YOUR TASK:
Starting at the line that contains "Stamane è stato individuato il guasto.", output each line exactly as written through the end of the listing below, but leave out the pictures.

SUPPLIED ENTRIES START

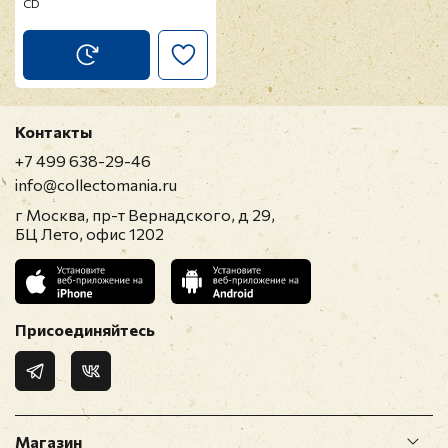
CD
Контакты
+7 499 638-29-46
info@collectomania.ru
г Москва, пр-т Вернадского, д 29,
БЦ Лето, офис 1202
Присоединяйтесь
Магазин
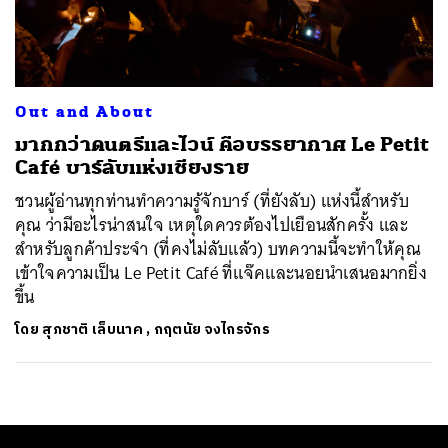
ค้นหา
SHARE
TWEET
LINE
EMAIL
Out and About
มากกว่าดนตรีและไวน์ คือบรรยากาศ Le Petit
Café บาร์ลับแห่งเชียงราย
ชวนผู้อ่านทุกท่านทำความรู้จักบาร์ (ที่ยังลับ) แห่งนี้สำหรับ
คุณ ว่ามีอะไรน่าสนใจ เหตุใดควรต้องไปเยือนสักครั้ง และ
สำหรับลูกค้าประจำ (ที่คงไม่ลับแล้ว) บทความนี้จะทำให้คุณ
เข้าใจความเป็น Le Petit Café ที่แจ๊คและนอยนำเสนอมากยิ่ง
ขึ้น
โดย
สุภชาติ เล็บนาค
,
กฤตนัย จงไกรจักร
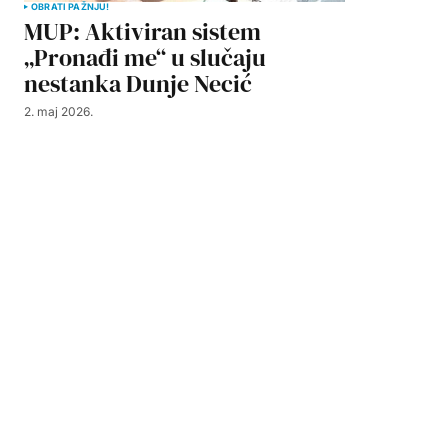
OBRATI PAŽNJU!
MUP: Aktiviran sistem
„Pronađi me“ u slučaju
nestanka Dunje Necić
2. maj 2026.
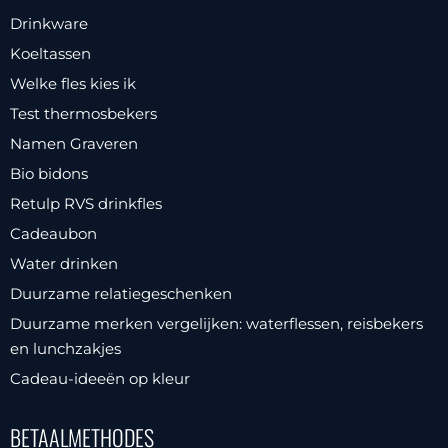
Drinkware
Koeltassen
Welke fles kies ik
Test thermosbekers
Namen Graveren
Bio bidons
Retulp RVS drinkfles
Cadeaubon
Water drinken
Duurzame relatiegeschenken
Duurzame merken vergelijken: waterflessen, reisbekers
en lunchzakjes
Cadeau-ideeën op kleur
BETAALMETHODES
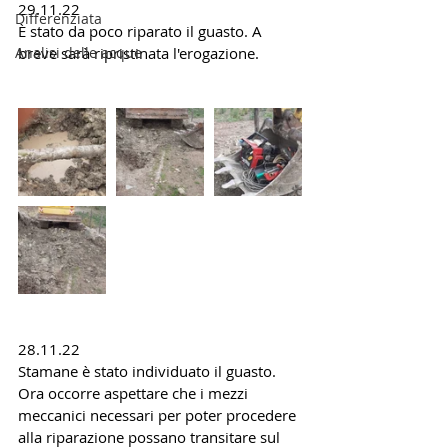
29.11.22
Differenziata
È stato da poco riparato il guasto. A 
Analisi delle acque
breve sarà ripristinata l'erogazione.
28.11.22
Stamane è stato individuato il guasto. 
Ora occorre aspettare che i mezzi 
meccanici necessari per poter procedere 
alla riparazione possano transitare sul 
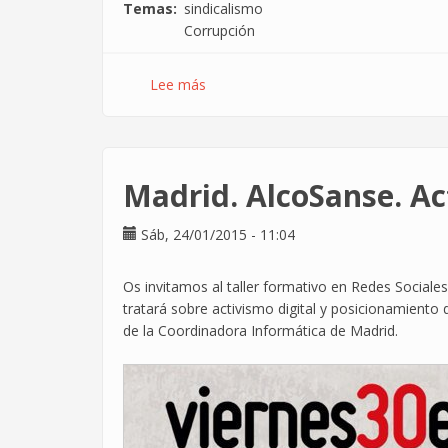
Temas
sindicalismo
Corrupción
Lee más
sobre
La
podredumbre
de
los
Madrid. AlcoSanse. Ac
sobresueldos
en
Sáb, 24/01/2015 - 11:04
CCOO
se
extiende
Os invitamos al taller formativo en Redes Sociales
al
tratará sobre activismo digital y posicionamiento
sector
de la Coordinadora Informática de Madrid.
TIC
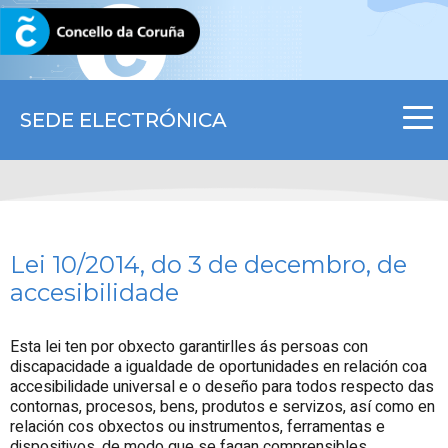
CORUNA.GAL
SEDE ELECTRÓNICA
Lei 10/2014, do 3 de decembro, de
accesibilidade
Esta lei ten por obxecto garantirlles ás persoas con
discapacidade a igualdade de oportunidades en relación coa
accesibilidade universal e o deseño para todos respecto das
contornas, procesos, bens, produtos e servizos, así como en
relación cos obxectos ou instrumentos, ferramentas e
dispositivos, de modo que se fagan comprensibles,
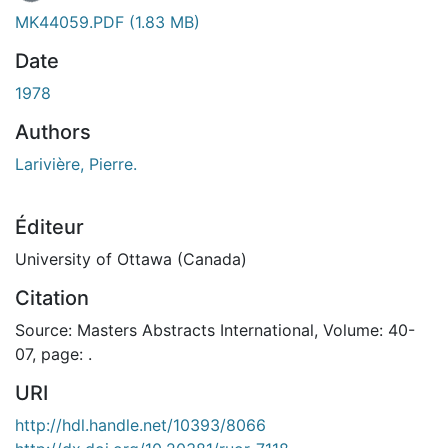
MK44059.PDF
(1.83 MB)
Date
1978
Authors
Larivière, Pierre.
Éditeur
University of Ottawa (Canada)
Citation
Source: Masters Abstracts International, Volume: 40-
07, page: .
URI
http://hdl.handle.net/10393/8066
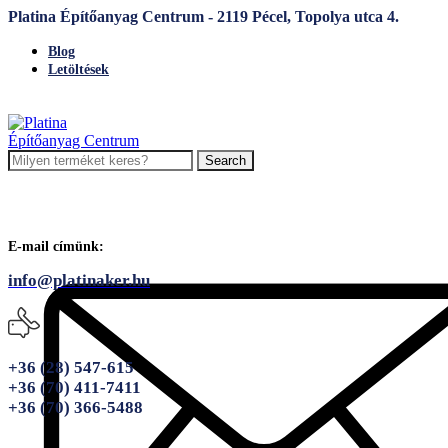
Platina Építőanyag Centrum - 2119 Pécel, Topolya utca 4.
Blog
Letöltések
Search
E-mail címünk:
info@platinaker.hu
+36 (28) 547-615
+36 (70) 411-7411
+36 (70) 366-5488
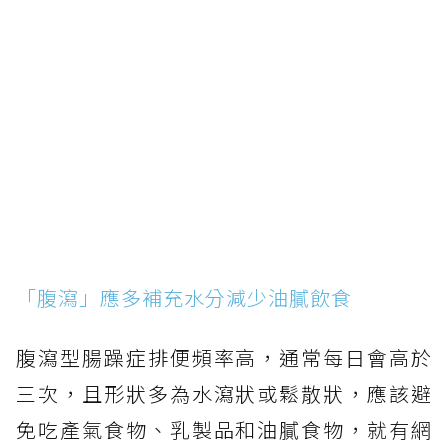
「腹瀉」應多補充水分減少油膩飲食
腹瀉型腸躁症排便頻率高，通常每日會高於
三次，且形狀多為水瀉狀或鬆散狀，應該避
免吃產氣食物、乳製品和油膩食物，就有網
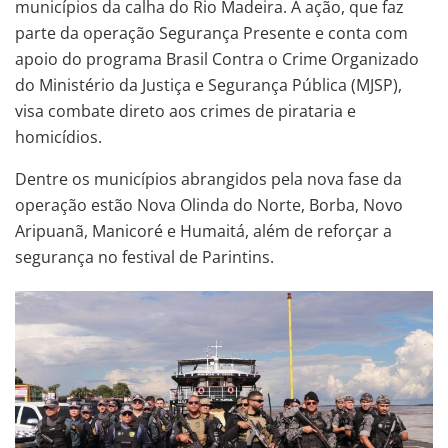
municípios da calha do Rio Madeira. A ação, que faz
parte da operação Segurança Presente e conta com
apoio do programa Brasil Contra o Crime Organizado
do Ministério da Justiça e Segurança Pública (MJSP),
visa combate direto aos crimes de pirataria e
homicídios.
Dentre os municípios abrangidos pela nova fase da
operação estão Nova Olinda do Norte, Borba, Novo
Aripuanã, Manicoré e Humaitá, além de reforçar a
segurança no festival de Parintins.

SUPPLIED ENTRIES END

ANSWER BELOW:
Stamane è stato individuato il guasto. 
Ora occorre aspettare che i mezzi 
meccanici necessari per poter procedere 
alla riparazione possano transitare sul 
Temas
sindicalismo
Corrupción
Lee más
sobre
La
podredumbre
de
los
Madrid. AlcoSanse. Ac
sobresueldos
en
Sáb, 24/01/2015 - 11:04
CCOO
se
extiende
Os invitamos al taller formativo en Redes Sociales
al
tratará sobre activismo digital y posicionamiento
sector
de la Coordinadora Informática de Madrid.
TIC
CORUNA.GAL
SEDE ELECTRÓNICA
Lei 10/2014, do 3 de decembro, de
accesibilidade
Esta lei ten por obxecto garantirlles ás persoas con
discapacidade a igualdade de oportunidades en relación coa
accesibilidade universal e o deseño para todos respecto das
contornas, procesos, bens, produtos e servizos, así como en
relación cos obxectos ou instrumentos, ferramentas e
dispositivos, de modo que se fagan comprensibles,
MK44059.PDF
(1.83 MB)
Date
1978
Authors
Larivière, Pierre.
Éditeur
University of Ottawa (Canada)
Citation
Source: Masters Abstracts International, Volume: 40-
07, page: .
URI
http://hdl.handle.net/10393/8066
Platina Építőanyag Centrum - 2119 Pécel, Topolya utca 4.
Blog
Letöltések
Search
E-mail címünk:
info@platinaker.hu
+36 (28) 547-615
+36 (70) 411-7411
+36 (70) 366-5488
「腹瀉」應多補充水分減少油膩飲食
腹瀉型腸躁症排便頻率高，通常每日會高於
三次，且形狀多為水瀉狀或鬆散狀，應該避
免吃產氣食物、乳製品和油膩食物，就有網
municípios da calha do Rio Madeira. A ação, que faz
parte da operação Segurança Presente e conta com
apoio do programa Brasil Contra o Crime Organizado
do Ministério da Justiça e Segurança Pública (MJSP),
visa combate direto aos crimes de pirataria e
homicídios.
Dentre os municípios abrangidos pela nova fase da
operação estão Nova Olinda do Norte, Borba, Novo
Aripuanã, Manicoré e Humaitá, além de reforçar a
segurança no festival de Parintins.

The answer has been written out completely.